Professor Waterhouse’s involvement included serving as a member of the executive planning committee (the chairperson of the conference communications committee). He also organized a plenary session examining the scholarship of Professor Derrick Bell. In addition, he organized and moderated a panel on reparations that featured the foremost scholars on slavery- and Jim Crow-based reparations. Professor Waterhouse also participated as a panelist on the Social Justice and the Regulatory State panel where he presented a paper on the relevance of race in environmental regulations.
Professor Bravo participated on a panel on the role of black women in international law: Towards an International Law of Black Women: New Theory, New Praxis, presenting her work: Black Female “Things” in International Law: A Meditation on Saartjie Baartman and Truganini.
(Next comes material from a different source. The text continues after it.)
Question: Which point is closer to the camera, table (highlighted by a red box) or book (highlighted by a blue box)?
She also presented her research on the nature of personhood: When Humanity is Not Enough: On the Legal Construction of Natural, Juridical and Quasi-Persons.
Professor López organized an immigration panel that examined the contemporary challenges posed by immigration and race. Her panel presentation addressed the issue of the increasing commission of hate crimes against immigrants in the United States.
The National People of Color Legal Scholarship Conferences fulfill the commitments of the six regional People of Color legal scholarship conferences – Mid-Atlantic, Midwestern, Northeast, Southeast, Southwest, and Western – to come together approximately every five years to examine and support the role of faculty of color in the teaching of law.